Words || Masumi Parmar
Before anything else, I just want to say thank you.
Thank you for being so convenient, even with your overpriced vending machines and expensive laundry services.
Thank you for being just close enough to university, and even closer to the gym (as if I ever made use of that), that if I really wanted to, I could wake up 20 minutes before class started and still make it on time.
Thank you for housing other remarkable people who ended up becoming my home away from home.
If I ever felt like I didn’t know anyone in Sydney, and that I was sad and alone, all I had to do was take a walk through the Village. I’d be able to share smiles and nods with random other people that I recognised from the party the night before or the getty at the admin a week ago.
There were people everywhere.
I made friends easily; friendships that started from convenience but ended up lasting years.
Not to mention the fact that Wi-Fi, electricity and water were included in our rent.
Truly a blessing.
It’s been beautiful but as all letters go, we start with our happy times.
And then we need to come to the core of it: the reasons why we had to break up.
I hate to say this, but it started with your colour scheme.
Orange and grey? Really? I do wish you’d thought that one through.
The lack of windows is concerning, too – you felt like a tiny cell at the best of times.
Every morning I’d wake up and let the light shine through my room. I’d walk downstairs, say hello to our spider friends (the ones that weren’t kicked out, no matter how many times I lodged a complaint on you) and just sit outside for a few minutes.
I’d bask in the sunlight for a few minutes, before the creepy crawlies came to say hello and my neighbours started blasting music at 9am, signalling to everyone that they were awake.
Upon going back inside, more often than not a little bird would catch my eye and so I’d run back inside to grab those nasty ends of the loaf (which I never really eat anyways).
The amount of wildlife I saw during my year and bit with you was truly unforgettable. Birds flocked to you every morning, as though you were a Disney Princess.
I made friends with a little wombat one night – and by friends, I mean I stood at a safe distance on my tippy toes and waved, and it didn’t attack me. It was beautiful.
You weren’t all bad. Really, you weren’t.
The million parties were fun but fuck, if I had to sleep early that night they became the bane of my existence.
The lax security had its perks and downfalls.
It was great for my budding relationship, we had the best memories in that room. The convenience of a connected bathroom and privacy (other than the ridiculously thin walls of course) was wonderful.
But that was also thanks to the housemates I had. The ones we didn’t get to pick – who were maddeningly unfriendly?
I appreciated that too at times – at least when I got home I didn’t have to socialise. But when I needed a hand it became yet another downfall.
The lax security made it easy for creeps to follow me home. Men who would yell at me through the mosquito net and nearly break the front door knocking for attention. Loud enough for my neighbours to hear but not for security to rush over.
It didn’t help that security took ages to show up, even when called. But that’s a story for another time.

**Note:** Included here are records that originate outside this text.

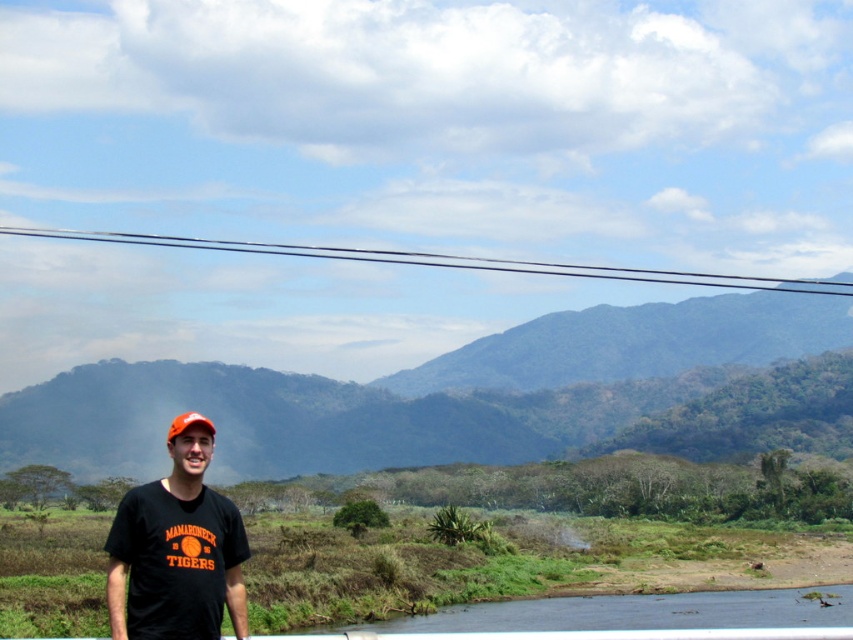 Question: Is green leafy forest at center closer to camera compared to orange matte baseball cap at center?

Choices:
 (A) yes
 (B) no

Answer: (B)

Question: In this image, where is black matte t-shirt at lower left located relative to black wire at upper center?

Choices:
 (A) below
 (B) above

Answer: (A)

Question: Which object is farther from the camera taking this photo?

Choices:
 (A) black wire at upper center
 (B) black matte t-shirt at lower left
 (C) green leafy forest at center

Answer: (C)

Question: Which point is closer to the camera?

Choices:
 (A) (392, 252)
 (B) (172, 577)
 (C) (210, 420)
 (D) (822, 300)

Answer: (B)

Question: Estimate the real-world distances between objects in this image. Which object is farther from the black matte t-shirt at lower left?

Choices:
 (A) black wire at upper center
 (B) orange matte baseball cap at center

Answer: (A)

Question: In this image, where is black matte t-shirt at lower left located relative to black wire at upper center?

Choices:
 (A) right
 (B) left

Answer: (B) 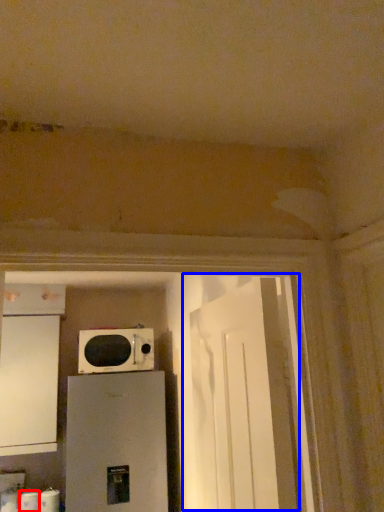 Question: Which object is closer to the camera taking this photo, toilet paper (highlighted by a red box) or door (highlighted by a blue box)?

Choices:
 (A) toilet paper
 (B) door

Answer: (B) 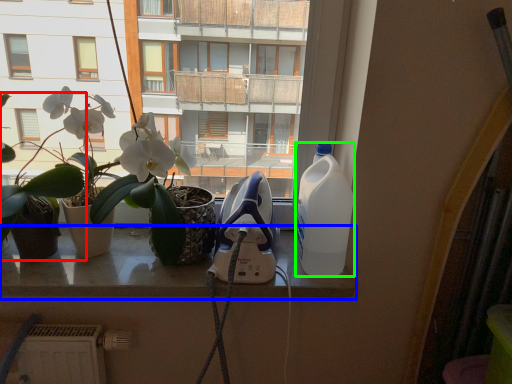 Question: Which object is positioned closest to houseplant (highlighted by a red box)? Select from window (highlighted by a blue box) and bottle (highlighted by a green box).

Choices:
 (A) window
 (B) bottle

Answer: (A) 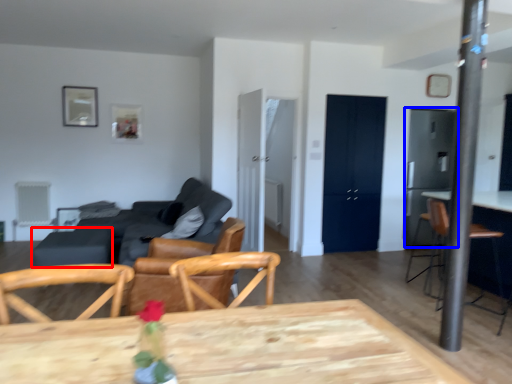 Question: Which point is further to the camera, table (highlighted by a red box) or appliance (highlighted by a blue box)?

Choices:
 (A) table
 (B) appliance

Answer: (B) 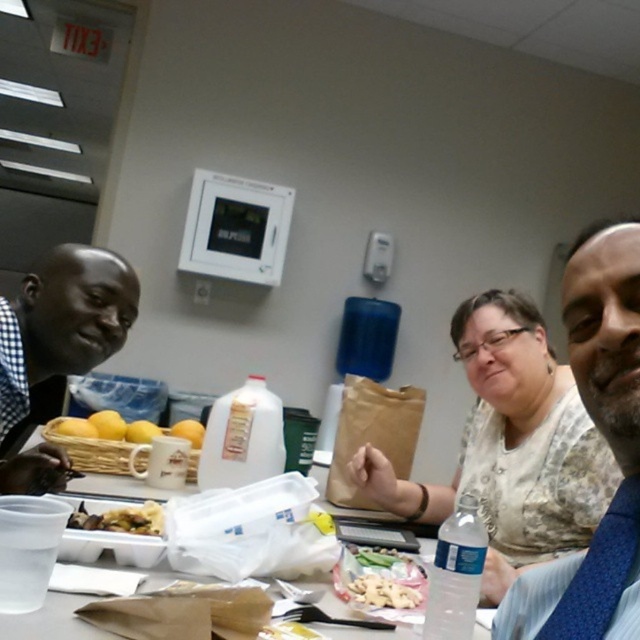 You are organizing a meeting in the conference room and need to place a 2cm wide ribbon next to the blue fabric tie at right. Can the white plastic table at center accommodate both items without overlapping?

The blue fabric tie at right is thinner than the white plastic table at center, so the table has enough space to place both the tie and the ribbon without overlapping.

In the image of the conference room table, where are the yellow matte lemons at center located?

Aesthetically, there is little to criticise about you. You were beautiful, and I loved the view outside my home. The lush greenery, the languid lake. It helped when my mates and I needed to get out of the house to prevent our brains from feeling trapped. The magic of waking up to so much was beautiful. It’s one thing I miss the very most about you.
You were convenient and confusing. But you know what, you were a good stepping stone. I won’t forget you.